The man was George Selden, a patent lawyer from Rochester, New York. He was fascinated with transportation, and like many men of the day, he tinkered with the idea of building a “horseless carriage.” He even came up with an engine design, based on a factory machine he’d seen, and had it partially built and tested by a local machine shop.
Although he didn’t actually attach his engine to a buggy at the time, he drew up a set of plans for such an idea and filed it with the patent office on May 8, 1879. None of the hypothetical vehicle’s components were new, but no one had ever put them all together and patented the whole thing. One of the two witnesses who signed the drawing, interestingly enough, was Rochester resident George Eastman, who would later make history with his Eastman Kodak camera company.
Selden’s patent diagram from 1895
Inventors often manipulated their patent applications under the rules of the day, and Selden managed to delay his until November 5, 1895. It would then stand for 17 years. Some historians believe he just wanted to profit from the patent, but it appears he did try to find funding to start a car company. He gave that as an explanation for delaying his application.

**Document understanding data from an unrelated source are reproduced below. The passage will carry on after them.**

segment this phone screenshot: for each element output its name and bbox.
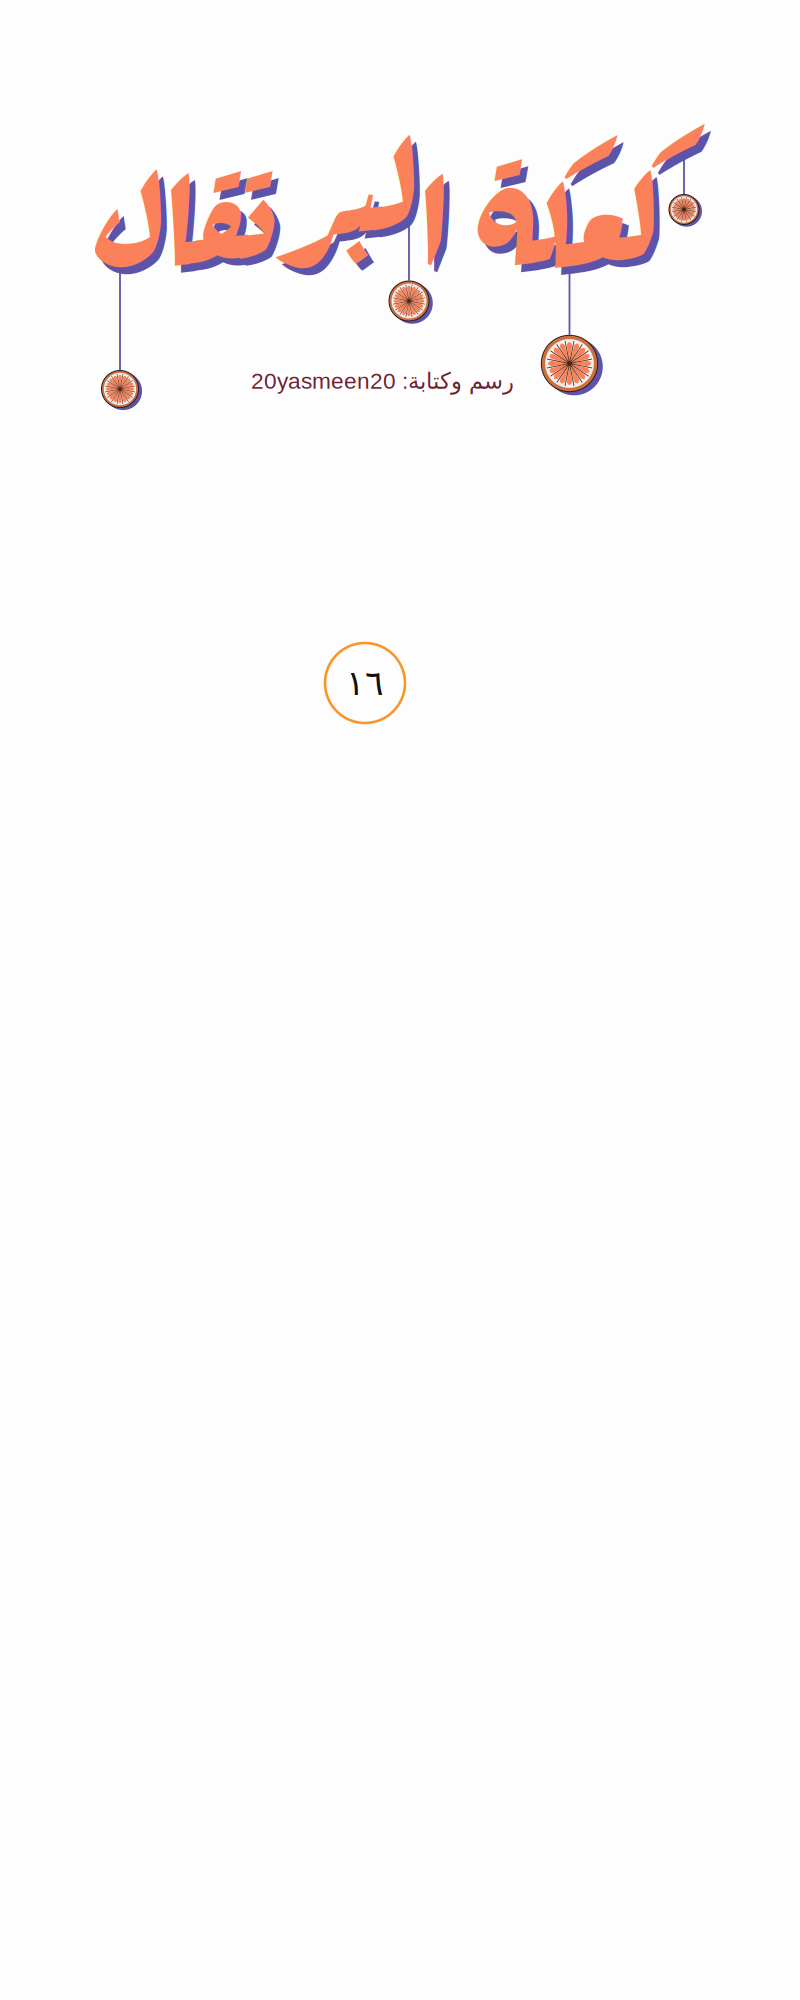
staticText: ١٦: [346, 663, 384, 703]
staticText: كعكة البرتقال: [98, 122, 688, 330]
staticText: رسم وكتابة: 20yasmeen20: [250, 368, 514, 394]
staticText: كعكة البرتقال: [92, 115, 682, 323]
button[interactable]: ١٦: [325, 643, 405, 723]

In 1899, New York lawyer William Whitney decided to get into the taxicab business, and joined forces with the Pope Manufacturing Company, which was making Columbia electric vehicles. The new company was named the Electric Vehicle Company and would make electric cabs. Whitney knew about the patent, and when he heard that speculators wanted to buy it, he approached Selden.

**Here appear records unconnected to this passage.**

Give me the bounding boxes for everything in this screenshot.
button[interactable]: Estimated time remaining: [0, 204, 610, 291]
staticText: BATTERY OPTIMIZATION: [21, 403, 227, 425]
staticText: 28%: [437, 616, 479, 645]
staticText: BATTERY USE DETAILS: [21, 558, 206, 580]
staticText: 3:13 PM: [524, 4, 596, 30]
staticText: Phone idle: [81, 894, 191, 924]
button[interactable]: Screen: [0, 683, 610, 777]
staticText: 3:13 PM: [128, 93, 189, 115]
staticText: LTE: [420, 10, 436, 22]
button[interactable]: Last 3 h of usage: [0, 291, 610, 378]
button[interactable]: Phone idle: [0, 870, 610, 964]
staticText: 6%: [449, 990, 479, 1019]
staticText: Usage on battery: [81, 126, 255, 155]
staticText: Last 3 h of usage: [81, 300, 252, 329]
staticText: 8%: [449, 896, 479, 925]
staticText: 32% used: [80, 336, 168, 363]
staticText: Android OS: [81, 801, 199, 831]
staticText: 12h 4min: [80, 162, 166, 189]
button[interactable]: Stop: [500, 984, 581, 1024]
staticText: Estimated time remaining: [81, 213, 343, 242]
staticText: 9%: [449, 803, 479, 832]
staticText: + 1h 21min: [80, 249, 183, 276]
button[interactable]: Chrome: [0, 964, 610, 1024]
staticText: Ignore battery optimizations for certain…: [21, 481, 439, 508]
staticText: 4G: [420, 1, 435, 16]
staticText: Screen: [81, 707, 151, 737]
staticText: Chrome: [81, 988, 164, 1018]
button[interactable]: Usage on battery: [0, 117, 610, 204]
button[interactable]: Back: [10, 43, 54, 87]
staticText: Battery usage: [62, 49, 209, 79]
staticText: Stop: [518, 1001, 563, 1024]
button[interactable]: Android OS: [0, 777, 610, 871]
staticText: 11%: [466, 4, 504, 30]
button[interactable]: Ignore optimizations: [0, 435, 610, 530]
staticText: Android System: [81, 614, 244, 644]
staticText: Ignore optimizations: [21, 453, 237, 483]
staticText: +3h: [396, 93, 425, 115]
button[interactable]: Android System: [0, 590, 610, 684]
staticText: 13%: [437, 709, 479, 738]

Selden apparently figured it was better to manage his patent than sell it to opportunists, and he gave an exclusive license to the Electric Vehicle Company: $15 royalty per car, with a minimum of $5,000 per year. But when the cars failed to sell, Whitney realized he could make money by getting other automakers to pay royalties on his exclusive patent license.
He sent patent infringement letters to several car companies. When the letters were ignored, Whitney’s lawyers carefully chose their targets. In 1900, they sued Winton Motor Carriage, the country’s largest automaker; the Buffalo Gasolene Motor Company (as the fuel was often spelled at the time), which made parts; and Smith & Mabley, which imported cars from Europe.
Fearful of lawsuits, several auto companies applied for licenses under the patent. Whitney’s royalties were high. To get the clout needed for negotiation, Packard and Oldsmobile, two prominent early automakers, approached other manufacturers, and ten of them combined into an organization called the Association of Licensed Automobile Manufacturers, or ALAM.
In 1903, ALAM and Whitney came to terms. Winton Motor Carriage would apply for a license under the Selden patent, and Whitney would drop the lawsuit. All ALAM members would pay royalties to Whitney and Selden on their cars, with a small portion going back to the association, and only ALAM members could be licensed for the patent.
Henry Ford tried to get in. But he was just starting out in 1903 — his game-changing Model T was still five years away — and ALAM turned him down. That didn’t sit well with Ford.
Ford’s Model T…
Selden and Whitney weren’t the only ones benefiting from the patent. Cars built under the license carried a small brass plaque stating this, and ALAM ran ads warning drivers they would be sued for patent infringement if they bought unlicensed cars. The association figured this would bring larger companies under its fold, increasing its revenue, while putting smaller competitors out of business. By the end of the year, there were 27 members.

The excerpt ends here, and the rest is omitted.